> _Task requirements_
All pictures must be dropped, while the entries are given again word for word.

Collected data:
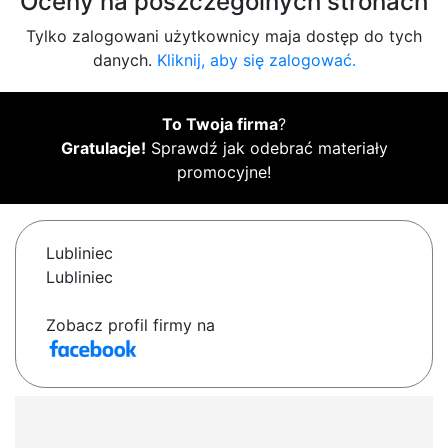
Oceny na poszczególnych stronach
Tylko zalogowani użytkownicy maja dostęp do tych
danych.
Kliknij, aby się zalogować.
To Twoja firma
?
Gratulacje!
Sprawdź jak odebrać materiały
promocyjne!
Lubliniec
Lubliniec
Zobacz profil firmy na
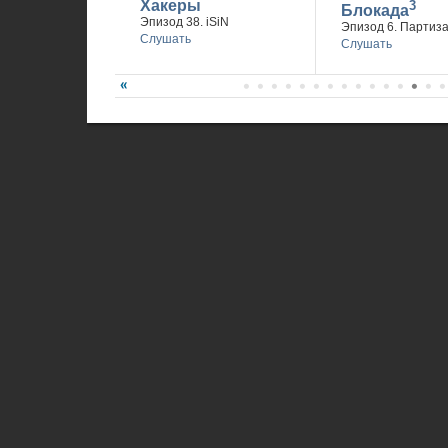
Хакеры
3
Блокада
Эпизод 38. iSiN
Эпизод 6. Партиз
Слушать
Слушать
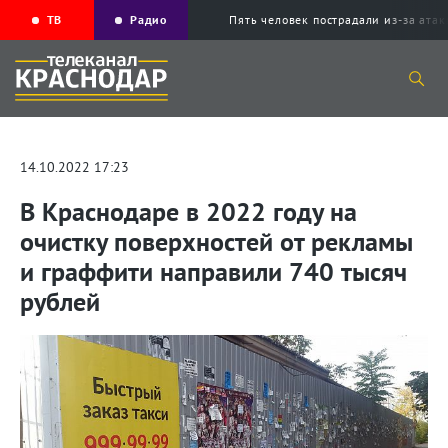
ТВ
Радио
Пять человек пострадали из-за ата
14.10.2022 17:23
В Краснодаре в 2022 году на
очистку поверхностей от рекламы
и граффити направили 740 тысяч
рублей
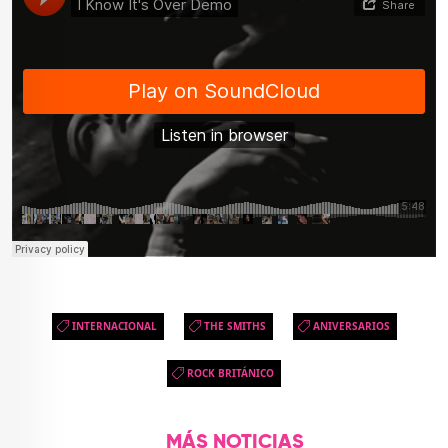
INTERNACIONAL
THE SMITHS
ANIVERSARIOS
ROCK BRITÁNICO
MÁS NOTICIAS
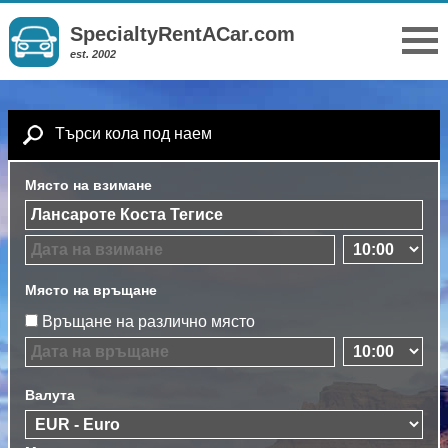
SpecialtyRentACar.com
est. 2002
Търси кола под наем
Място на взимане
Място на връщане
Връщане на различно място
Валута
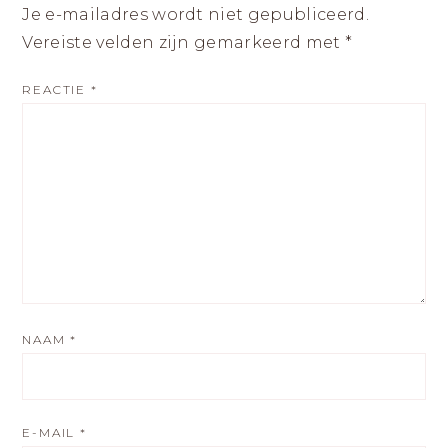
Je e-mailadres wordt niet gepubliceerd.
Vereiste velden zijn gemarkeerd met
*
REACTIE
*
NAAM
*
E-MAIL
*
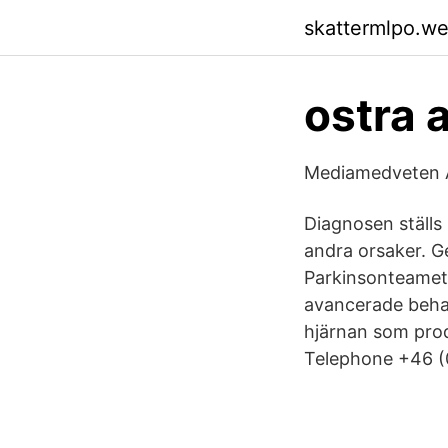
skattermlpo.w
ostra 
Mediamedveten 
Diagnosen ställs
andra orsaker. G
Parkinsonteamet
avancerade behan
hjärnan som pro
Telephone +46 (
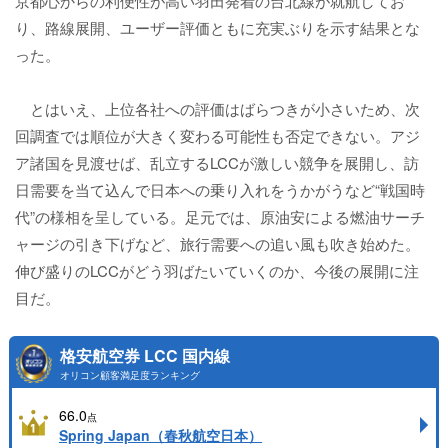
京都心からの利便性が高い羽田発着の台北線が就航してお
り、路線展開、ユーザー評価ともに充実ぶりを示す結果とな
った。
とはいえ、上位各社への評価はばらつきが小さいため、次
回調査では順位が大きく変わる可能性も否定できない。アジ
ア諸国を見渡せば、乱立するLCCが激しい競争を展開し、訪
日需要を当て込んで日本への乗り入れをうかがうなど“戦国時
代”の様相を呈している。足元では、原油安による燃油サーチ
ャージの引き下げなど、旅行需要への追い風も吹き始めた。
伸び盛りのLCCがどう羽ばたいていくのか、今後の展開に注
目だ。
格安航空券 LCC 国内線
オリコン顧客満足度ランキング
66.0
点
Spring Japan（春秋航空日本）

> _Problem solution_
Oceny na poszczególnych stronach
Tylko zalogowani użytkownicy maja dostęp do tych
danych.
Kliknij, aby się zalogować.
To Twoja firma
?
Gratulacje!
Sprawdź jak odebrać materiały
promocyjne!
Lubliniec
Lubliniec
Zobacz profil firmy na
Хакеры
3
Блокада
Эпизод 38. iSiN
Эпизод 6. Партиз
Слушать
Слушать
ТВ
Радио
Пять человек пострадали из-за ата
14.10.2022 17:23
В Краснодаре в 2022 году на
очистку поверхностей от рекламы
и граффити направили 740 тысяч
рублей
INTERNACIONAL
THE SMITHS
ANIVERSARIOS
ROCK BRITÁNICO
MÁS NOTICIAS
SpecialtyRentACar.com
est. 2002
Търси кола под наем
Място на взимане
Място на връщане
Връщане на различно място
Валута
Je e-mailadres wordt niet gepubliceerd.
Vereiste velden zijn gemarkeerd met
*
REACTIE
*
NAAM
*
E-MAIL
*
skattermlpo.w
ostra 
Mediamedveten 
Diagnosen ställs
andra orsaker. G
Parkinsonteamet
avancerade behan
hjärnan som pro
Telephone +46 (
京都心からの利便性が高い羽田発着の台北線が就航してお
り、路線展開、ユーザー評価ともに充実ぶりを示す結果とな
った。
とはいえ、上位各社への評価はばらつきが小さいため、次
回調査では順位が大きく変わる可能性も否定できない。アジ
ア諸国を見渡せば、乱立するLCCが激しい競争を展開し、訪
日需要を当て込んで日本への乗り入れをうかがうなど“戦国時
代”の様相を呈している。足元では、原油安による燃油サーチ
ャージの引き下げなど、旅行需要への追い風も吹き始めた。
伸び盛りのLCCがどう羽ばたいていくのか、今後の展開に注
目だ。
格安航空券 LCC 国内線
オリコン顧客満足度ランキング
66.0
点
Spring Japan（春秋航空日本）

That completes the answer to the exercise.